Last year at the Golden Globes, both Natalie Portman and Barbra Streisand called out the Hollywood Foreign Press Association on its own broadcast for failure to nominate a single female director that year. You'd think the HFPA and Hollywood at large would have gotten the message, but one year later things have somehow gotten worse.
Not only do the Best Director nominations not include a single woman, but none of the 10 films nominated for Best Picture in either the Drama or Musical/Comedy categories was helmed by a woman. That's a step back from last year, when Greta Gerwig's Lady Bird was not only nominated for, but won, the Musical/Comedy category. This year, the only film directed by a woman with direct recognition was Lebanese director Nadine Labaki's Capernaum, which will compete in the Best Motion Picture – Foreign Language category (where Angelina Jolie's First They Killed My Father was nominated last year).
Quite tellingly, it was the Best Actress in a Motion Picture – Drama category where female-directed films got any other sort of recognition at all. Nicole Kidman is nominated for Karyn Kusama's Destroyer, while Melissa McCarthy was nominated for Marielle Heller's Can You Ever Forgive Me? Otherwise, it was dust (at least Phoebe Waller-Bridge's Killing Eve and Amy Sherman-Palladino's The Marvelous Mrs. Maisel got major recognition in the television categories, but that's a different ball game completely).
Of course, the Golden Globes don't exist in a vacuum. It can only nominate films that are actually made, after all, and the movie industry continues to drag its feet when it comes to giving female director more opportunities. Of course, there were some high-profile films directed by women that had some buzz, but when they actually screened for critics, the buzz died down ( Josie Rourke's Mary Queen of Scots and Mimi Leder's Ruth Bader Ginsburg biopic On the Basis of Sex). One could also make an argument that Kay Cannon's Blockers, one of the best-received pure mainstream comedies of the year, could have found a home in the Comedy or Musical category in a less competitive year (films like Spy and Trainwreck have been nominated before). There is also grumbling that while McCarthy's acting is the main attraction of Can You Ever Forgive Me?, the film and director Heller are more than worthy of their own nominations.
But perhaps it's the major awardless fate of a quartet of films from female auteurs that wowed critics and are destined for numerous year-end lists, that truly illustrates the award show industrial complex's problem with female directors.
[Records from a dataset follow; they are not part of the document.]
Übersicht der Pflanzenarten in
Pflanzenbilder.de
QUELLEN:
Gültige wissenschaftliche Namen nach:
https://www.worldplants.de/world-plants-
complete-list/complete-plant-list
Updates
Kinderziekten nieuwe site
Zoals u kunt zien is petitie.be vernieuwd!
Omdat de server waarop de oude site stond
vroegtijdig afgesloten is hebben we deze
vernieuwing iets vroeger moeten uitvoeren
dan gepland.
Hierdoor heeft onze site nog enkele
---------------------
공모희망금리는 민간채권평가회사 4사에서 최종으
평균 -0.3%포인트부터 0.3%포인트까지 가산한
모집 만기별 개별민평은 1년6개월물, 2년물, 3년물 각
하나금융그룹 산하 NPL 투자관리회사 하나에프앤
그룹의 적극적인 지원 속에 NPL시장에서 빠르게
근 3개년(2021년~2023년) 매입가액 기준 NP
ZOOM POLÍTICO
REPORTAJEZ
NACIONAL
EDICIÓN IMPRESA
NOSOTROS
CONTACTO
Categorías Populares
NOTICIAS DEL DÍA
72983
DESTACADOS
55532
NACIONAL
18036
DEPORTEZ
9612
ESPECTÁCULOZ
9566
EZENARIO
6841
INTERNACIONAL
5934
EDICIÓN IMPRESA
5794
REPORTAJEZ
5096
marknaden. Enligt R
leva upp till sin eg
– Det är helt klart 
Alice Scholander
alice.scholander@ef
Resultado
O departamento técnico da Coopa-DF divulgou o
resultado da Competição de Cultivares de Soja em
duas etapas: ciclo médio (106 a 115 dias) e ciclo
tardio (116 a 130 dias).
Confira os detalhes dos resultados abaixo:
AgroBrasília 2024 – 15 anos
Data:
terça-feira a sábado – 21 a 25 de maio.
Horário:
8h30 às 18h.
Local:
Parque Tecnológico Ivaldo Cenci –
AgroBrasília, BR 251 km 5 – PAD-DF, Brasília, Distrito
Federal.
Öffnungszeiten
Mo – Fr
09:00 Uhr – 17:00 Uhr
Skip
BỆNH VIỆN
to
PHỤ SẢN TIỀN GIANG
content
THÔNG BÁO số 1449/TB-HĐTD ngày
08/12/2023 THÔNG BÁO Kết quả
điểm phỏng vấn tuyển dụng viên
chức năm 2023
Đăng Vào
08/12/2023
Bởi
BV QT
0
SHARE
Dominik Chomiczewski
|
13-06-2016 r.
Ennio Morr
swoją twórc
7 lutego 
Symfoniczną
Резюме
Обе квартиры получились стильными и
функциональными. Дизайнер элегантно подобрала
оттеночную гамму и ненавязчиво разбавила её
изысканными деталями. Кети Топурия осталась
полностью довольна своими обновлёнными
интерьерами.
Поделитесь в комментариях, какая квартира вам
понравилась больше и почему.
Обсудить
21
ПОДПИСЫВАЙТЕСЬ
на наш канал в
If you're the kind of person who follows Oscar buzz and gossip religiously, you've no doubt seen Lynne Ramsay's name being touted as a dark horse contender for Best Director all year, but always with a few caveats. Her latest film You Were Never Really Here (her first in seven years), which finds Joaquin Phoenix as a depressed hit man who only takes jobs offing pedophiles and other assorted sexual abusers, was deemed a little too dark and violent for American awards taste (funny, though, that the Globes recognized Barry, a television show with a similar premise and loads of violence). There's also the matter of the fact that an unfinished cut of the film premiered at Cannes all the way back in 2017, and the final film got a French release later that year before landing in America here in April.
Chloe Zhao's The Rider has found its way into the top 10 best-reviewed films of the year, according to Metacritic, but was written off, awards-wise, as more of a promising debut than a major contender (and its April release didn't help).
Leave No Trace, Debra Granik's first narrative film in eight years, amazed critics as well, but its low-key June release didn't place it as a major contender either.
Private Life”, Tamara Jenkins's first film in 11 years (are you sensing a theme here?), got an October release, but, alas, that was on Netflix.
There are plenty of singular, serious female directors making films, but not only do they have trouble making those films, but when they do get released, they're not done so without the typical release strategy and Oscar buzz marketing game afforded to many of their male contemporaries.
Awards show nomination may be the end signifier, but it's not just the voting bodies that need to be taking to task. It's financiers, distributors and the awards circuit punditry class that needs to do some serious thinking as well.